Zevnik, Horton, Guibord, McGovern, Palmer & Fognani, LLP v. Sheraton Holding Corp.

Order, Supreme Court, New York County (Edward Lehner, J.), entered October 30, 2002, which, in an action by a subtenant against the main tenants in which each charges the other with breach of the sublease, granted defendants’ motion for summary judgment as to liability on all claims and counterclaims, and directed an assessment of damages, unanimously affirmed, without costs.

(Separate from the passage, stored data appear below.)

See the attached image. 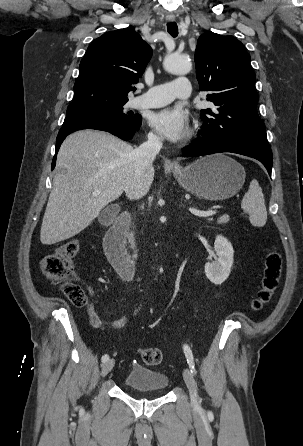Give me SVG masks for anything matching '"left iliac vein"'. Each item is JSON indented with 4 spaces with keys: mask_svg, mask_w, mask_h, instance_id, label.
Segmentation results:
<instances>
[{
    "mask_svg": "<svg viewBox=\"0 0 303 446\" xmlns=\"http://www.w3.org/2000/svg\"><path fill=\"white\" fill-rule=\"evenodd\" d=\"M183 379H184V381L187 385V388L189 390L190 399H191L193 408L199 409L197 386H196L195 380L193 378V375L188 368H184V370H183Z\"/></svg>",
    "mask_w": 303,
    "mask_h": 446,
    "instance_id": "left-iliac-vein-1",
    "label": "left iliac vein"
}]
</instances>
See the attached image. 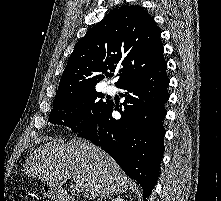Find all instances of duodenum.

Plaintiffs only argument why it is no longer bound by the sublease is that it was constructively evicted from the premises when defendants refused to admit a cleaning crew it had hired some five months after it vacated the premises for financial reasons. This type of one-time interference with the use and enjoyment of premises does not amount to the substantial and material deprivation necessary to establish a constructive eviction (see Barash v Pennsylvania Term. Real Estate Corp., 26 NY2d 77, 83 [1970]). Moreover, it was not what caused plaintiff to vacate the premises (see id.; Cut-Outs v Man Yun Real Estate Corp., 286 AD2d 258, 262 [2001]). As plaintiff remains bound by the sublease, it is required to replenish the letter of credit it had given as a security deposit. Plaintiffs reliance on L & B 57th St., Inc. v E.M. Blanchard, Inc. (143 F3d 88 [1998]) is misplaced. There, a “good guy” clause in a guarantee extinguished the guarantor’s liability for a tenant’s obligations in the event the tenant vacated (id. at 90, 92-93). Here, there is no such clause to “trump” (id. at 93) the plain language of the sublease requiring plaintiffs replenishment of the letter of credit to the extent drawn down by defendants. We have considered plaintiff’s other arguments and find them *456unavailing. Concur — Tom, J.P., Saxe, Williams, Lerner and Marlow, JJ.